(Page segmentation data)
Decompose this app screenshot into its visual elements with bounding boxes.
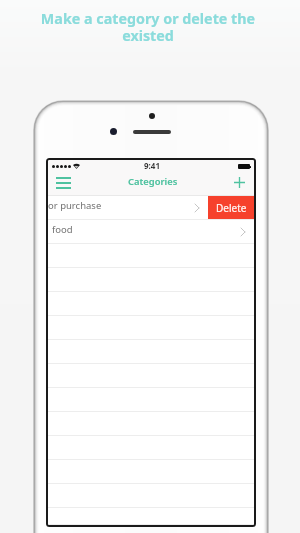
- button[interactable]: or purchase: [48, 196, 208, 220]
- staticText: Make a category or delete the existed: [8, 9, 288, 45]
- staticText: 9:41: [144, 160, 160, 170]
- staticText: food: [52, 223, 73, 236]
- button[interactable]: Add category: [229, 172, 249, 192]
- button[interactable]: Delete: [208, 196, 254, 220]
- staticText: Categories: [128, 175, 178, 188]
- staticText: Delete: [216, 201, 247, 215]
- staticText: or purchase: [48, 199, 102, 212]
- button[interactable]: food: [48, 220, 254, 244]
- button[interactable]: Menu: [51, 172, 75, 194]
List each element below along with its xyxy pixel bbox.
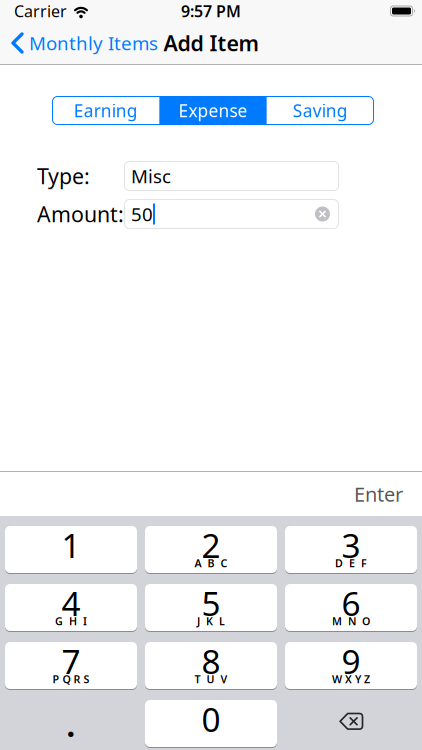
staticText: 8 — [202, 639, 220, 683]
staticText: 50 — [131, 202, 153, 226]
button[interactable]: Monthly Items — [11, 31, 158, 55]
staticText: Amount: — [37, 200, 124, 228]
staticText: 9 — [342, 639, 360, 683]
staticText: 4 — [62, 581, 80, 625]
button[interactable]: 8 — [145, 642, 277, 689]
button[interactable]: Expense — [159, 96, 267, 125]
staticText: T U V — [194, 672, 228, 686]
staticText: Expense — [178, 99, 248, 122]
staticText: . — [66, 700, 76, 746]
button[interactable]: Earning — [52, 96, 159, 125]
staticText: Type: — [37, 162, 90, 190]
staticText: G H I — [55, 614, 87, 628]
staticText: 9:57 PM — [181, 0, 241, 22]
button[interactable]: 6 — [285, 584, 417, 631]
button[interactable]: 50 — [124, 199, 339, 229]
staticText: Add Item — [164, 29, 258, 57]
button[interactable]: 2 — [145, 526, 277, 573]
button[interactable]: Enter — [354, 481, 403, 507]
button[interactable]: Delete — [285, 700, 417, 747]
staticText: Misc — [131, 164, 171, 188]
button[interactable]: 1 — [5, 526, 137, 573]
staticText: 0 — [202, 697, 220, 741]
staticText: 5 — [202, 581, 220, 625]
staticText: 7 — [62, 639, 80, 683]
staticText: 1 — [62, 523, 80, 567]
staticText: 2 — [202, 523, 220, 567]
staticText: Enter — [354, 481, 403, 507]
staticText: Saving — [293, 99, 348, 122]
button[interactable]: 9 — [285, 642, 417, 689]
staticText: D E F — [335, 556, 367, 570]
staticText: Earning — [74, 99, 138, 122]
staticText: J K L — [197, 614, 225, 628]
button[interactable]: 3 — [285, 526, 417, 573]
button[interactable]: 7 — [5, 642, 137, 689]
button[interactable]: Saving — [267, 96, 374, 125]
button[interactable]: 5 — [145, 584, 277, 631]
button[interactable]: Misc — [124, 161, 339, 191]
staticText: W X Y Z — [332, 672, 370, 686]
staticText: A B C — [194, 556, 228, 570]
staticText: 6 — [342, 581, 360, 625]
staticText: 3 — [342, 523, 360, 567]
button[interactable]: Decimal point — [5, 700, 137, 747]
staticText: Carrier — [14, 0, 67, 22]
staticText: M N O — [332, 614, 370, 628]
button[interactable]: 4 — [5, 584, 137, 631]
button[interactable]: 0 — [145, 700, 277, 747]
staticText: Monthly Items — [29, 31, 158, 55]
button[interactable]: Clear text — [315, 206, 330, 222]
staticText: P Q R S — [52, 672, 90, 686]
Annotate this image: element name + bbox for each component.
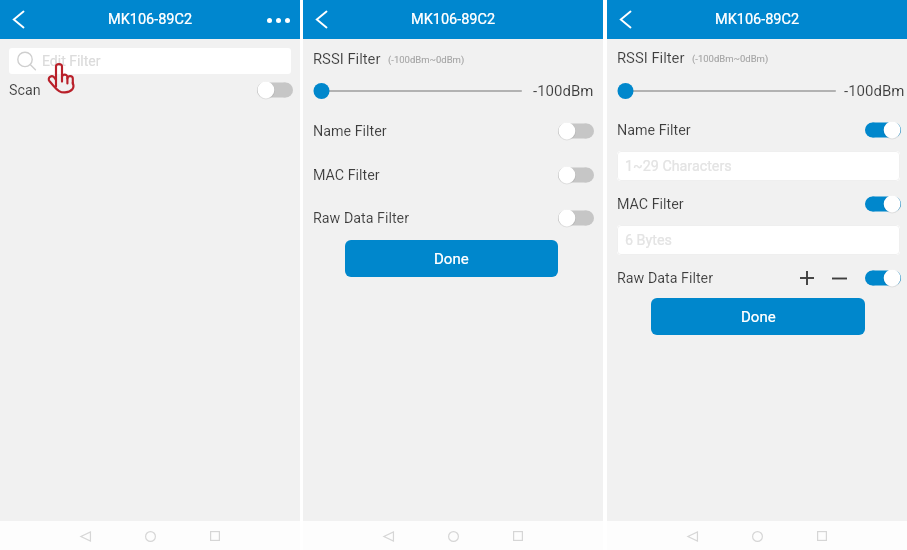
staticText: (-100dBm~0dBm) bbox=[692, 53, 769, 64]
button[interactable]: Home bbox=[746, 525, 768, 547]
button[interactable]: Toggle off bbox=[558, 166, 594, 184]
staticText: Name Filter bbox=[313, 123, 387, 140]
button[interactable]: Done bbox=[651, 298, 865, 335]
staticText: RSSI Filter bbox=[313, 50, 381, 67]
button[interactable]: Back bbox=[377, 525, 399, 547]
staticText: MK106-89C2 bbox=[715, 11, 800, 28]
button[interactable]: Toggle on bbox=[865, 195, 901, 213]
staticText: Raw Data Filter bbox=[617, 270, 713, 287]
button[interactable]: 1~29 Characters bbox=[617, 151, 900, 181]
button[interactable]: Back bbox=[74, 525, 96, 547]
button[interactable]: Toggle off bbox=[257, 81, 293, 99]
staticText: Done bbox=[434, 250, 469, 268]
staticText: -100dBm bbox=[533, 82, 594, 100]
staticText: 6 Bytes bbox=[625, 232, 672, 249]
staticText: MK106-89C2 bbox=[411, 11, 496, 28]
button[interactable]: Home bbox=[139, 525, 161, 547]
button[interactable]: Recent apps bbox=[507, 525, 529, 547]
button[interactable]: Done bbox=[345, 240, 558, 277]
staticText: MAC Filter bbox=[617, 196, 684, 213]
staticText: Edit Filter bbox=[42, 53, 101, 69]
staticText: Done bbox=[741, 308, 776, 326]
staticText: Name Filter bbox=[617, 122, 691, 139]
button[interactable]: Back bbox=[2, 0, 35, 39]
button[interactable]: Recent apps bbox=[204, 525, 226, 547]
staticText: 1~29 Characters bbox=[625, 158, 732, 175]
button[interactable]: Back bbox=[609, 0, 642, 39]
button[interactable]: Back bbox=[305, 0, 338, 39]
button[interactable]: 6 Bytes bbox=[617, 225, 900, 255]
button[interactable]: Home bbox=[442, 525, 464, 547]
staticText: RSSI Filter bbox=[617, 49, 685, 66]
staticText: MK106-89C2 bbox=[108, 11, 193, 28]
staticText: Scan bbox=[9, 82, 41, 99]
staticText: MAC Filter bbox=[313, 167, 380, 184]
button[interactable]: Edit Filter bbox=[9, 48, 291, 74]
button[interactable]: Toggle off bbox=[558, 122, 594, 140]
button[interactable]: Recent apps bbox=[811, 525, 833, 547]
button[interactable]: Back bbox=[681, 525, 703, 547]
button[interactable]: Remove bbox=[829, 268, 849, 288]
staticText: -100dBm bbox=[844, 82, 905, 100]
staticText: Raw Data Filter bbox=[313, 210, 409, 227]
button[interactable]: Toggle on bbox=[865, 269, 901, 287]
button[interactable]: More options bbox=[262, 4, 294, 36]
button[interactable]: Toggle on bbox=[865, 121, 901, 139]
button[interactable]: Toggle off bbox=[558, 209, 594, 227]
staticText: (-100dBm~0dBm) bbox=[388, 54, 465, 65]
button[interactable]: Add bbox=[797, 268, 817, 288]
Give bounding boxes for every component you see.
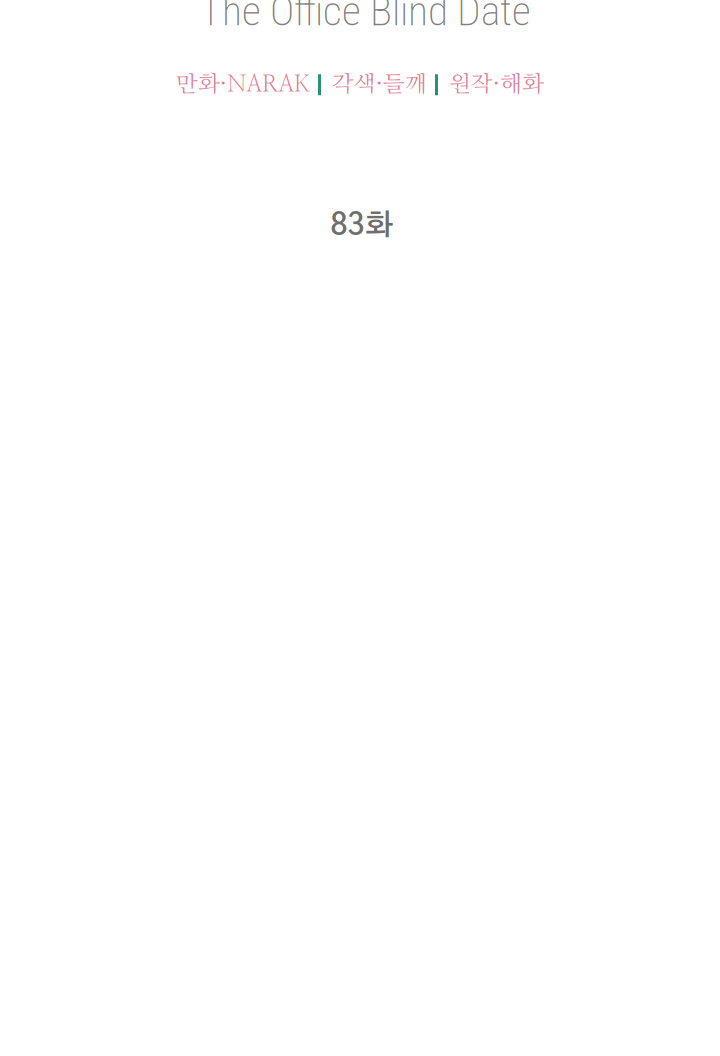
staticText: 각색·들깨 xyxy=(332,73,427,96)
staticText: The Office Blind Date xyxy=(200,0,531,35)
staticText: 원작·해화 xyxy=(449,73,544,96)
staticText: 83화 xyxy=(330,211,394,240)
staticText: 만화·NARAK xyxy=(176,73,310,96)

§ **ACTIVITY**: Transcribe all the lines above exactly; any image among them is skipped.

§ **ANSWER TO THIS TASK**:
Decompose this app screenshot into its visual elements with bounding boxes.
- button[interactable]: or purchase: [48, 196, 208, 220]
- staticText: Make a category or delete the existed: [8, 9, 288, 45]
- staticText: 9:41: [144, 160, 160, 170]
- staticText: food: [52, 223, 73, 236]
- button[interactable]: Add category: [229, 172, 249, 192]
- button[interactable]: Delete: [208, 196, 254, 220]
- staticText: Categories: [128, 175, 178, 188]
- staticText: Delete: [216, 201, 247, 215]
- staticText: or purchase: [48, 199, 102, 212]
- button[interactable]: food: [48, 220, 254, 244]
- button[interactable]: Menu: [51, 172, 75, 194]
List each element below along with its xyxy pixel bbox.
staticText: 8 — [202, 639, 220, 683]
staticText: 50 — [131, 202, 153, 226]
button[interactable]: Monthly Items — [11, 31, 158, 55]
staticText: Amount: — [37, 200, 124, 228]
staticText: 9 — [342, 639, 360, 683]
staticText: 4 — [62, 581, 80, 625]
button[interactable]: 8 — [145, 642, 277, 689]
button[interactable]: Expense — [159, 96, 267, 125]
staticText: T U V — [194, 672, 228, 686]
staticText: Expense — [178, 99, 248, 122]
staticText: . — [66, 700, 76, 746]
button[interactable]: Earning — [52, 96, 159, 125]
staticText: Type: — [37, 162, 90, 190]
staticText: G H I — [55, 614, 87, 628]
staticText: 9:57 PM — [181, 0, 241, 22]
button[interactable]: 6 — [285, 584, 417, 631]
button[interactable]: 50 — [124, 199, 339, 229]
staticText: Add Item — [164, 29, 258, 57]
button[interactable]: 2 — [145, 526, 277, 573]
button[interactable]: Enter — [354, 481, 403, 507]
button[interactable]: Delete — [285, 700, 417, 747]
staticText: Misc — [131, 164, 171, 188]
button[interactable]: 1 — [5, 526, 137, 573]
staticText: 0 — [202, 697, 220, 741]
staticText: 5 — [202, 581, 220, 625]
staticText: 7 — [62, 639, 80, 683]
staticText: 1 — [62, 523, 80, 567]
staticText: 2 — [202, 523, 220, 567]
staticText: Enter — [354, 481, 403, 507]
staticText: Saving — [293, 99, 348, 122]
button[interactable]: 9 — [285, 642, 417, 689]
staticText: D E F — [335, 556, 367, 570]
staticText: Earning — [74, 99, 138, 122]
staticText: J K L — [197, 614, 225, 628]
button[interactable]: 3 — [285, 526, 417, 573]
button[interactable]: 7 — [5, 642, 137, 689]
button[interactable]: Saving — [267, 96, 374, 125]
button[interactable]: 5 — [145, 584, 277, 631]
button[interactable]: Misc — [124, 161, 339, 191]
staticText: W X Y Z — [332, 672, 370, 686]
staticText: A B C — [194, 556, 228, 570]
staticText: 6 — [342, 581, 360, 625]
staticText: 3 — [342, 523, 360, 567]
button[interactable]: Decimal point — [5, 700, 137, 747]
staticText: Carrier — [14, 0, 67, 22]
staticText: M N O — [332, 614, 370, 628]
button[interactable]: 4 — [5, 584, 137, 631]
button[interactable]: 0 — [145, 700, 277, 747]
staticText: Monthly Items — [29, 31, 158, 55]
button[interactable]: Clear text — [315, 206, 330, 222]
staticText: P Q R S — [52, 672, 90, 686]
Annotate this image: element name + bbox for each component.
staticText: (-100dBm~0dBm) bbox=[692, 53, 769, 64]
button[interactable]: Home bbox=[746, 525, 768, 547]
button[interactable]: Toggle off bbox=[558, 166, 594, 184]
staticText: Name Filter bbox=[313, 123, 387, 140]
button[interactable]: Done bbox=[651, 298, 865, 335]
staticText: RSSI Filter bbox=[313, 50, 381, 67]
button[interactable]: Back bbox=[377, 525, 399, 547]
staticText: MK106-89C2 bbox=[715, 11, 800, 28]
button[interactable]: Toggle on bbox=[865, 195, 901, 213]
staticText: Raw Data Filter bbox=[617, 270, 713, 287]
button[interactable]: 1~29 Characters bbox=[617, 151, 900, 181]
button[interactable]: Back bbox=[74, 525, 96, 547]
button[interactable]: Toggle off bbox=[257, 81, 293, 99]
staticText: Done bbox=[434, 250, 469, 268]
staticText: -100dBm bbox=[533, 82, 594, 100]
staticText: 6 Bytes bbox=[625, 232, 672, 249]
staticText: MK106-89C2 bbox=[411, 11, 496, 28]
button[interactable]: Home bbox=[139, 525, 161, 547]
button[interactable]: Recent apps bbox=[507, 525, 529, 547]
button[interactable]: Done bbox=[345, 240, 558, 277]
staticText: MAC Filter bbox=[617, 196, 684, 213]
staticText: Edit Filter bbox=[42, 53, 101, 69]
staticText: Done bbox=[741, 308, 776, 326]
staticText: Name Filter bbox=[617, 122, 691, 139]
button[interactable]: Back bbox=[2, 0, 35, 39]
button[interactable]: Recent apps bbox=[204, 525, 226, 547]
staticText: 1~29 Characters bbox=[625, 158, 732, 175]
button[interactable]: Back bbox=[609, 0, 642, 39]
button[interactable]: Back bbox=[305, 0, 338, 39]
button[interactable]: 6 Bytes bbox=[617, 225, 900, 255]
button[interactable]: Home bbox=[442, 525, 464, 547]
staticText: RSSI Filter bbox=[617, 49, 685, 66]
staticText: MK106-89C2 bbox=[108, 11, 193, 28]
staticText: Scan bbox=[9, 82, 41, 99]
staticText: MAC Filter bbox=[313, 167, 380, 184]
button[interactable]: Edit Filter bbox=[9, 48, 291, 74]
button[interactable]: Toggle off bbox=[558, 122, 594, 140]
button[interactable]: Recent apps bbox=[811, 525, 833, 547]
button[interactable]: Back bbox=[681, 525, 703, 547]
button[interactable]: Remove bbox=[829, 268, 849, 288]
staticText: -100dBm bbox=[844, 82, 905, 100]
staticText: Raw Data Filter bbox=[313, 210, 409, 227]
button[interactable]: Toggle on bbox=[865, 269, 901, 287]
button[interactable]: More options bbox=[262, 4, 294, 36]
button[interactable]: Toggle on bbox=[865, 121, 901, 139]
button[interactable]: Toggle off bbox=[558, 209, 594, 227]
staticText: (-100dBm~0dBm) bbox=[388, 54, 465, 65]
button[interactable]: Add bbox=[797, 268, 817, 288]
Give bounding boxes for every component you see.
staticText: 각색·들깨 xyxy=(332,73,427,96)
staticText: The Office Blind Date xyxy=(200,0,531,35)
staticText: 원작·해화 xyxy=(449,73,544,96)
staticText: 83화 xyxy=(330,211,394,240)
staticText: 만화·NARAK xyxy=(176,73,310,96)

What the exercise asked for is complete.